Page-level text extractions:
[Start of Attachment]
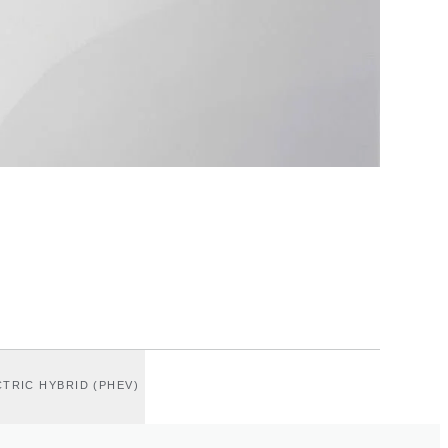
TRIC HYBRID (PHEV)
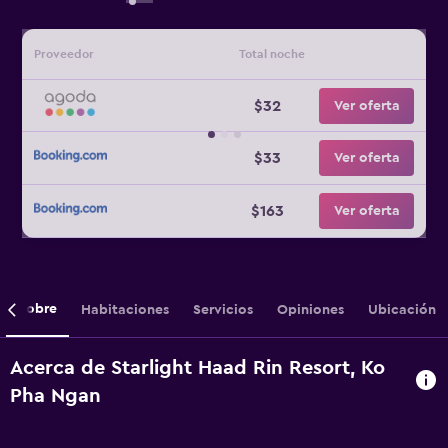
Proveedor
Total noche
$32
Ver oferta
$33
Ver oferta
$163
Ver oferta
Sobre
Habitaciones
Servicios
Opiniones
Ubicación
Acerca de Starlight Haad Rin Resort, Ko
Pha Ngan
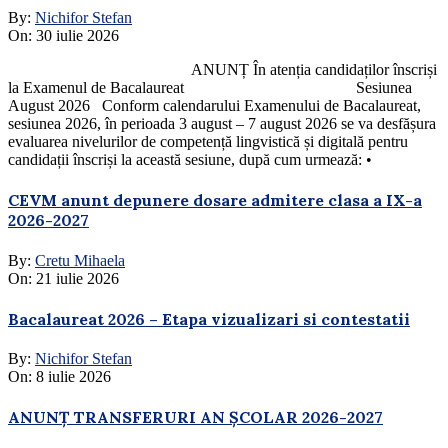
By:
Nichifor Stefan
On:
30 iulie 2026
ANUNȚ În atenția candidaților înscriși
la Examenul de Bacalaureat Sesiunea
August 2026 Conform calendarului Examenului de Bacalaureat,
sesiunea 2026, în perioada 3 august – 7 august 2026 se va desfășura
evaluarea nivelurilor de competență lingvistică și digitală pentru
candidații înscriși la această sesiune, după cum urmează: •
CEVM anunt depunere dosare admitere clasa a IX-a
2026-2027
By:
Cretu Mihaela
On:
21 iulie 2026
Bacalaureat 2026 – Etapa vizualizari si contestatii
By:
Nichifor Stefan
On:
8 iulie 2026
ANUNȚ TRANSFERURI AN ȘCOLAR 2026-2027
[End of Attachment]
Requirement:
Lines from the one that contains "August 2026 Conform" through the final line of the entries must be duplicated exactly, and no other lines.

Response to this exercise:
August 2026 Conform calendarului Examenului de Bacalaureat,
sesiunea 2026, în perioada 3 august – 7 august 2026 se va desfășura
evaluarea nivelurilor de competență lingvistică și digitală pentru
candidații înscriși la această sesiune, după cum urmează: •
CEVM anunt depunere dosare admitere clasa a IX-a
2026-2027
By:
Cretu Mihaela
On:
21 iulie 2026
Bacalaureat 2026 – Etapa vizualizari si contestatii
By:
Nichifor Stefan
On:
8 iulie 2026
ANUNȚ TRANSFERURI AN ȘCOLAR 2026-2027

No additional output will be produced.